◆ **Task brief**
A word-for-word copy of the listing is what's needed; leave out every image.

◆ **Supplied material**
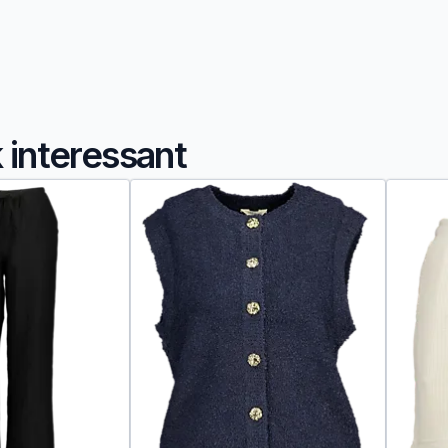
k interessant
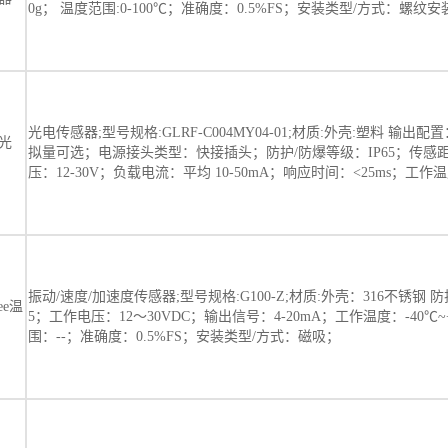
0g； 温度范围:0-100℃；准确度：0.5%FS；安装类型/方式：螺纹安
光电传感器;型号规格:GLRF-C004MY04-01;材质:外壳:塑料 输出配置
光
拟量可选；电源接头类型：快接插头；防护/防爆等级：IP65；传感
压：12-30V；负载电流：平均 10-50mA；响应时间：<25ms；工作温度
振动/速度/加速度传感器;型号规格:G100-Z;材质:外壳：316不锈钢 防
ee温
5；工作电压：12～30VDC；输出信号：4-20mA；工作温度：-40℃
围：--；准确度：0.5%FS；安装类型/方式：磁吸；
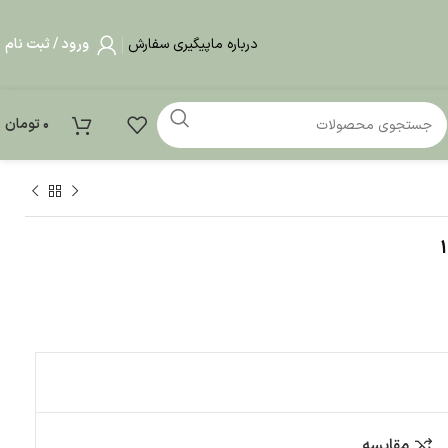
درباره ما
پیگیری سفارش
ورود / ثبت نام
0
تومان
مقایسه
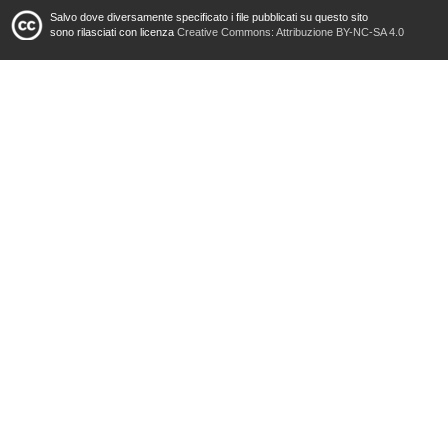
Salvo dove diversamente specificato i file pubblicati su questo sito
sono rilasciati con licenza
Creative Commons: Attribuzione BY-NC-SA 4.0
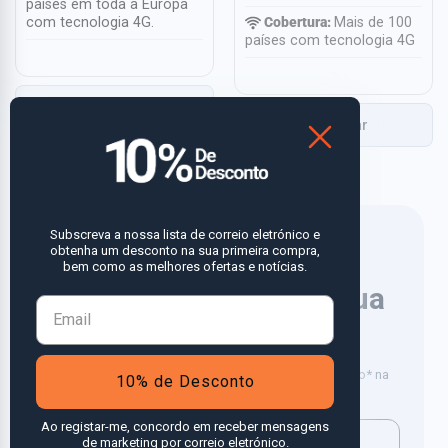
países em toda a Europa
com tecnologia 4G.
Cobertura:
Mais de 100
países com tecnologia 4G
Comparar
Comparar
Subscreva a nossa lista de correio eletrónico e
obtenha um desconto na sua primeira compra,
bem como as melhores ofertas e notícias.
10% de desconto
na sua
próxima compra
Subscreva a nossa newsletter e receba um desconto* na
10% de Desconto
sua próxima compra.
Ao registar-me, concordo em receber mensagens
de marketing por correio eletrónico.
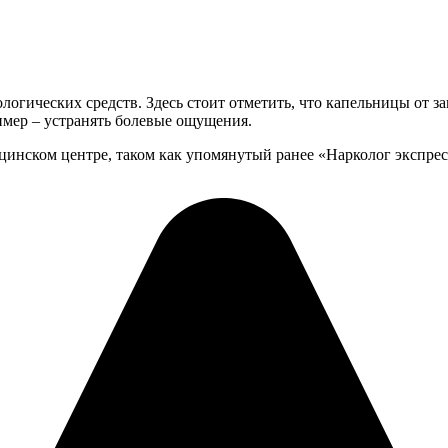
огических средств. Здесь стоит отметить, что капельницы от з
имер – устранять болевые ощущения.
цинском центре, таком как упомянутый ранее «Нарколог экспрес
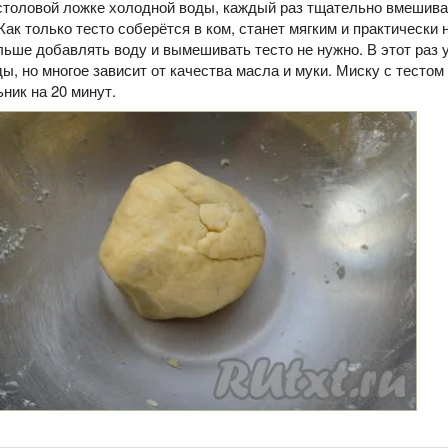
 столовой ложке холодной воды, каждый раз тщательно вмешива
 Как только тесто соберётся в ком, станет мягким и практически
льше добавлять воду и вымешивать тесто не нужно. В этот раз 
ы, но многое зависит от качества масла и муки. Миску с тестом
ник на 20 минут.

◆ **Response area**
k interessant
0g； 温度范围:0-100℃；准确度：0.5%FS；安装类型/方式：螺纹安
光电传感器;型号规格:GLRF-C004MY04-01;材质:外壳:塑料 输出配置
光
拟量可选；电源接头类型：快接插头；防护/防爆等级：IP65；传感
压：12-30V；负载电流：平均 10-50mA；响应时间：<25ms；工作温度
振动/速度/加速度传感器;型号规格:G100-Z;材质:外壳：316不锈钢 防
ee温
5；工作电压：12～30VDC；输出信号：4-20mA；工作温度：-40℃
围：--；准确度：0.5%FS；安装类型/方式：磁吸；
درباره ما
پیگیری سفارش
ورود / ثبت نام
0
تومان
مقایسه
Salvo dove diversamente specificato i file pubblicati su questo sito
sono rilasciati con licenza
Creative Commons: Attribuzione BY-NC-SA 4.0
países em toda a Europa
com tecnologia 4G.
Cobertura:
Mais de 100
países com tecnologia 4G
Comparar
Comparar
Subscreva a nossa lista de correio eletrónico e
obtenha um desconto na sua primeira compra,
bem como as melhores ofertas e notícias.
10% de desconto
na sua
próxima compra
Subscreva a nossa newsletter e receba um desconto* na
10% de Desconto
sua próxima compra.
Ao registar-me, concordo em receber mensagens
de marketing por correio eletrónico.
огических средств. Здесь стоит отметить, что капельницы от з
имер – устранять болевые ощущения.
цинском центре, таком как упомянутый ранее «Нарколог экспрес
 столовой ложке холодной воды, каждый раз тщательно вмешива
 Как только тесто соберётся в ком, станет мягким и практически
льше добавлять воду и вымешивать тесто не нужно. В этот раз 
ы, но многое зависит от качества масла и муки. Миску с тестом
ник на 20 минут.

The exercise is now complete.